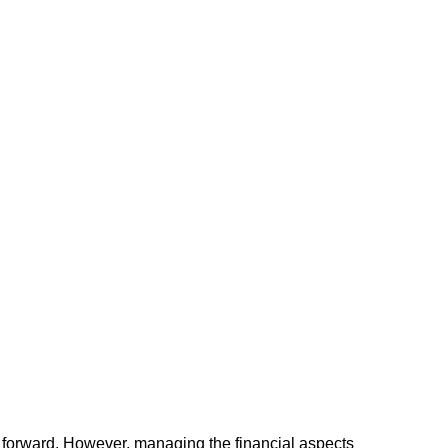
ss forward. However, managing the financial aspects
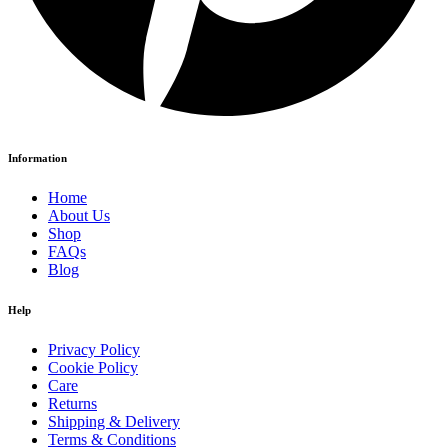
Information
Home
About Us
Shop
FAQs
Blog
Help
Privacy Policy
Cookie Policy
Care
Returns
Shipping & Delivery
Terms & Conditions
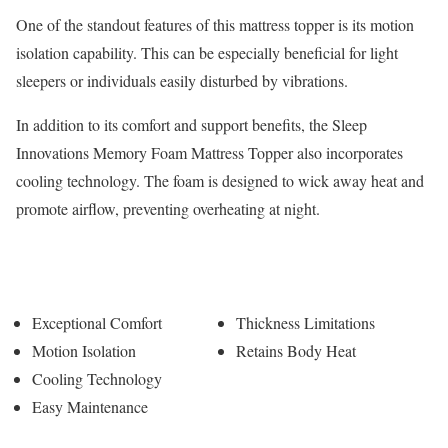
One of the standout features of this mattress topper is its motion
isolation capability. This can be especially beneficial for light
sleepers or individuals easily disturbed by vibrations.
In addition to its comfort and support benefits, the Sleep
Innovations Memory Foam Mattress Topper also incorporates
cooling technology. The foam is designed to wick away heat and
promote airflow, preventing overheating at night.
Pros
Cons
Exceptional Comfort
Thickness Limitations
Motion Isolation
Retains Body Heat
Cooling Technology
Easy Maintenance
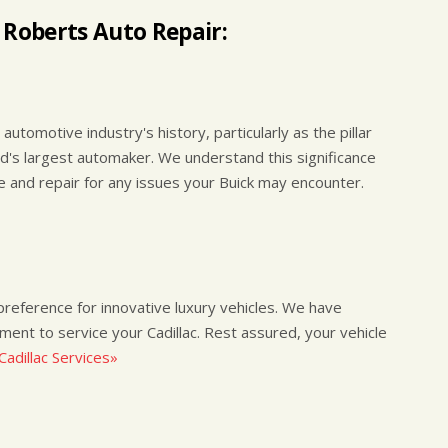
 Roberts Auto Repair:
automotive industry's history, particularly as the pillar
ld's largest automaker. We understand this significance
ce and repair for any issues your Buick may encounter.
a preference for innovative luxury vehicles. We have
pment to service your Cadillac. Rest assured, your vehicle
adillac Services»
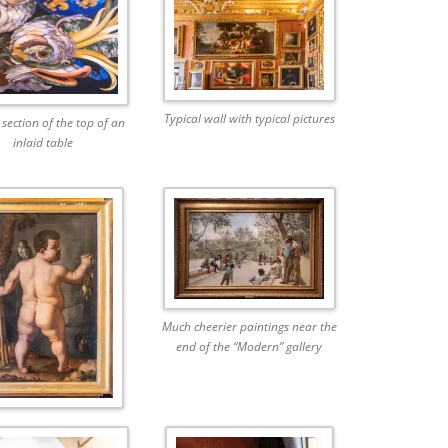
Typical wall with typical pictures
 section of the top of an
inlaid table
Much cheerier paintings near the
end of the “Modern” gallery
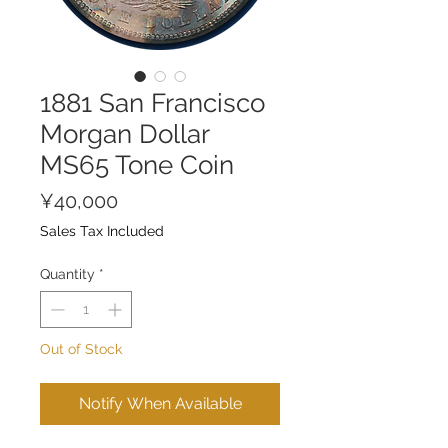
1881 San Francisco
Morgan Dollar
MS65 Tone Coin
Price
¥40,000
Sales Tax Included
Quantity
*
Out of Stock
Notify When Available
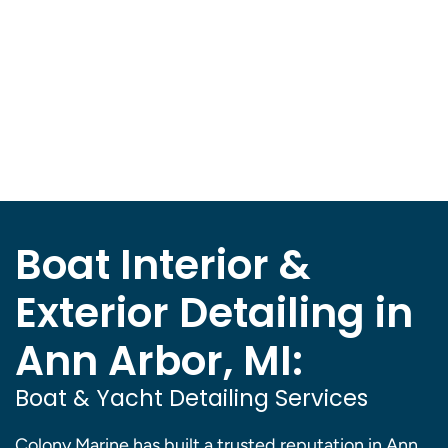
Boat Interior &
Exterior Detailing in
Ann Arbor, MI:
Boat & Yacht Detailing Services
Colony Marine has built a trusted reputation in Ann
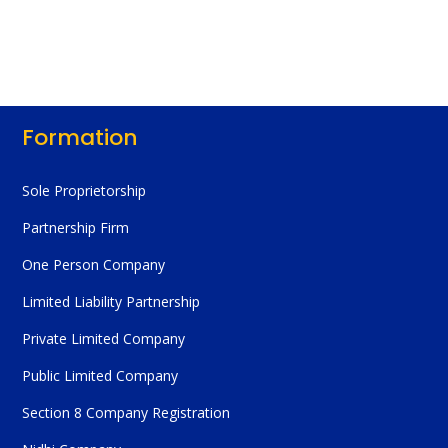
Formation
Sole Proprietorship
Partnership Firm
One Person Company
Limited Liability Partnership
Private Limited Company
Public Limited Company
Section 8 Company Registration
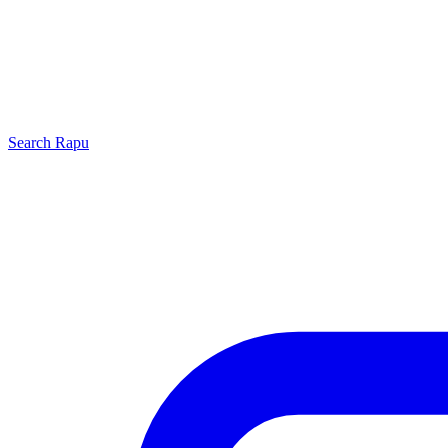
Search
Rapu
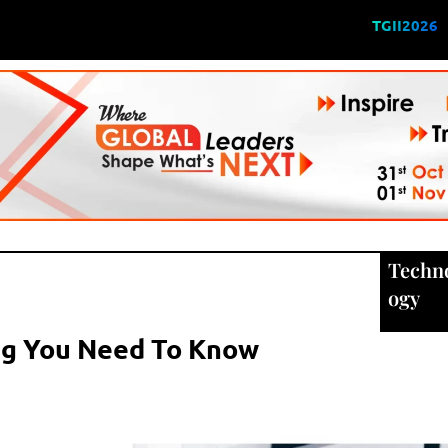
TGII2026
Techn
ogy
ng You Need To Know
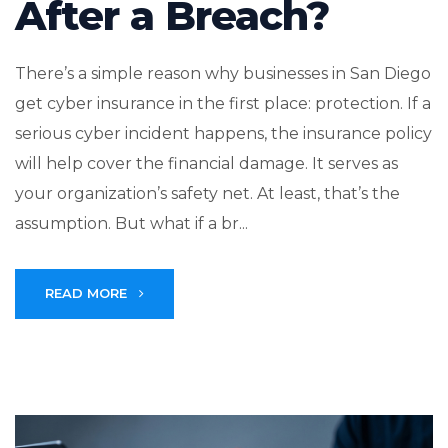
After a Breach?
There’s a simple reason why businesses in San Diego
get cyber insurance in the first place: protection. If a
serious cyber incident happens, the insurance policy
will help cover the financial damage. It serves as
your organization’s safety net. At least, that’s the
assumption. But what if a br...
READ MORE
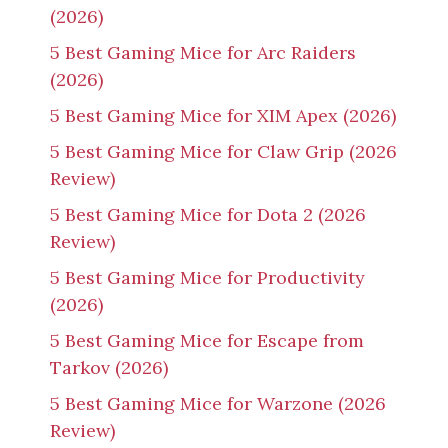
(2026)
5 Best Gaming Mice for Arc Raiders
(2026)
5 Best Gaming Mice for XIM Apex (2026)
5 Best Gaming Mice for Claw Grip (2026
Review)
5 Best Gaming Mice for Dota 2 (2026
Review)
5 Best Gaming Mice for Productivity
(2026)
5 Best Gaming Mice for Escape from
Tarkov (2026)
5 Best Gaming Mice for Warzone (2026
Review)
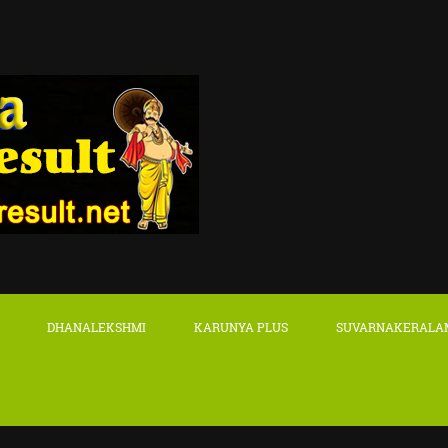
DHANALEKSHMI
KARUNYA PLUS
SUVARNAKERALA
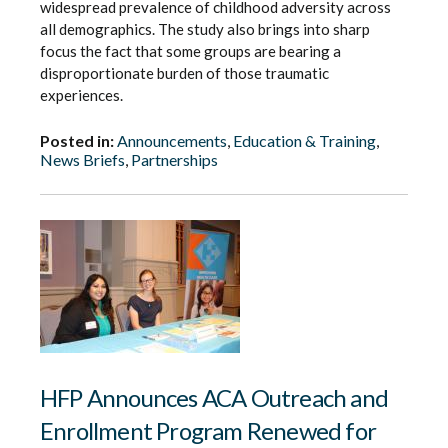
widespread prevalence of childhood adversity across
all demographics. The study also brings into sharp
focus the fact that some groups are bearing a
disproportionate burden of those traumatic
experiences.
Posted in:
Announcements
,
Education & Training
,
News Briefs
,
Partnerships
HFP Announces ACA Outreach and
Enrollment Program Renewed for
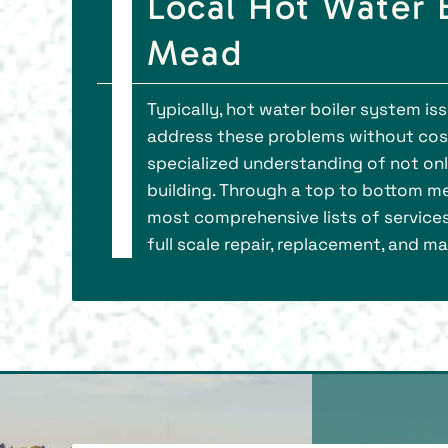
Local Hot Water B
Mead
Typically, hot water boiler system i
address these problems without cos
specialized understanding of not on
building. Through a top to bottom me
most comprehensive lists of services
full scale repair, replacement, and m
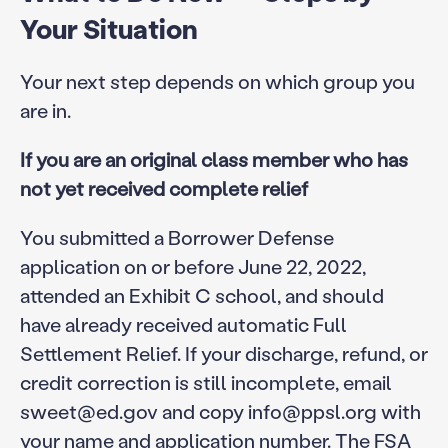
Your Situation
Your next step depends on which group you
are in.
If you are an original class member who has
not yet received complete relief
You submitted a Borrower Defense
application on or before June 22, 2022,
attended an Exhibit C school, and should
have already received automatic Full
Settlement Relief. If your discharge, refund, or
credit correction is still incomplete, email
sweet@ed.gov and copy info@ppsl.org with
your name and application number. The FSA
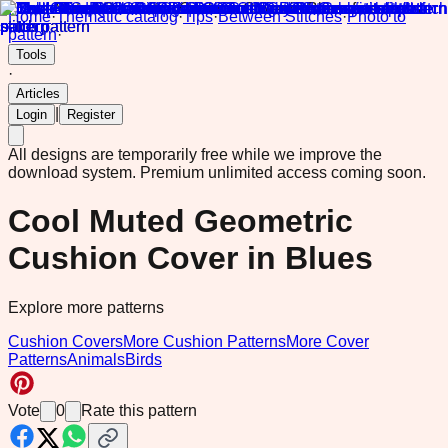
Home
·
Thematic catalog
·
Tips
·
Between Stitches
·
Photo to
pattern
·
Tools
·
Articles
|
Login
Register
All designs are temporarily free while we improve the
download system.
Premium unlimited access coming soon.
Cool Muted Geometric
Cushion Cover in Blues
Explore more patterns
Cushion Covers
More Cushion Patterns
More Cover
Patterns
Animals
Birds
Vote
0
Rate this pattern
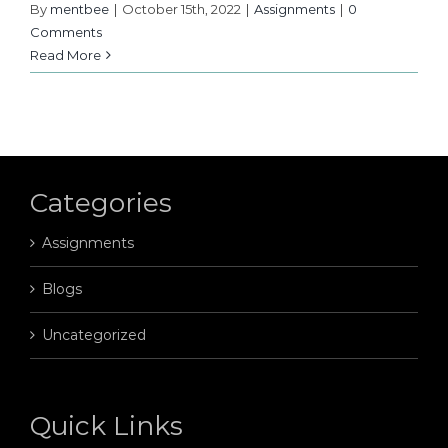
By
mentbee
|
October 15th, 2022
|
Assignments
|
0
Comments
Read More
Categories
Assignments
Blogs
Uncategorized
Quick Links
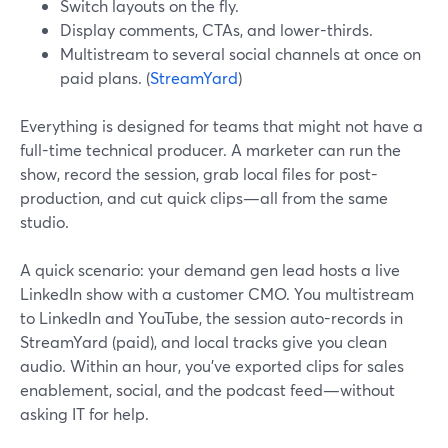
Switch layouts on the fly.
Display comments, CTAs, and lower-thirds.
Multistream to several social channels at once on
paid plans. (
StreamYard
)
Everything is designed for teams that might not have a
full-time technical producer. A marketer can run the
show, record the session, grab local files for post-
production, and cut quick clips—all from the same
studio.
A quick scenario: your demand gen lead hosts a live
LinkedIn show with a customer CMO. You multistream
to LinkedIn and YouTube, the session auto-records in
StreamYard (paid), and local tracks give you clean
audio. Within an hour, you’ve exported clips for sales
enablement, social, and the podcast feed—without
asking IT for help.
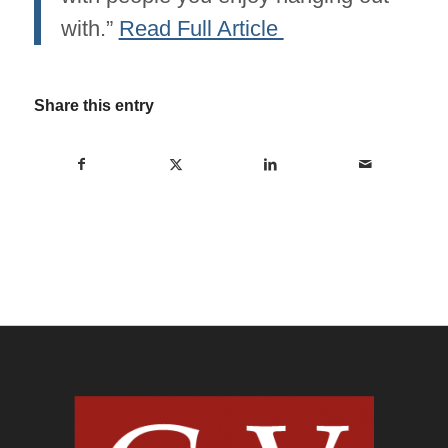
with.”
Read Full Article
Share this entry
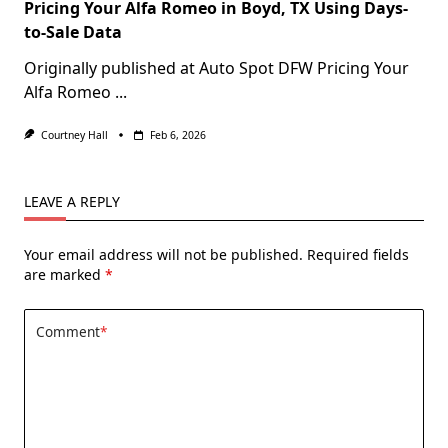
Pricing Your Alfa Romeo in Boyd, TX Using Days-
to-Sale Data
Originally published at Auto Spot DFW Pricing Your
Alfa Romeo
...
Courtney Hall
Feb 6, 2026
LEAVE A REPLY
Your email address will not be published.
Required fields
are marked
*
Comment
*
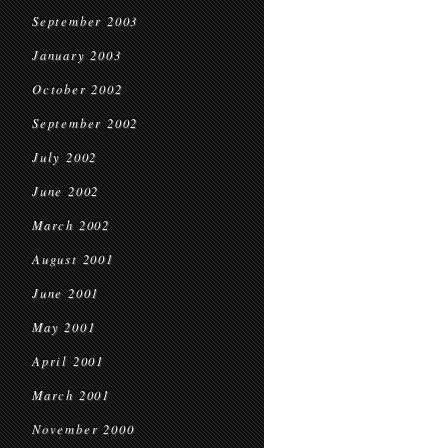
September 2003
January 2003
October 2002
September 2002
July 2002
June 2002
March 2002
August 2001
June 2001
May 2001
April 2001
March 2001
November 2000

[PROBLEM DETAILS]: When a line above contains the string "Pricing", copy that line.

[ANSWER SPACE]:
Pricing Your Alfa Romeo in Boyd, TX Using Days-
Originally published at Auto Spot DFW Pricing Your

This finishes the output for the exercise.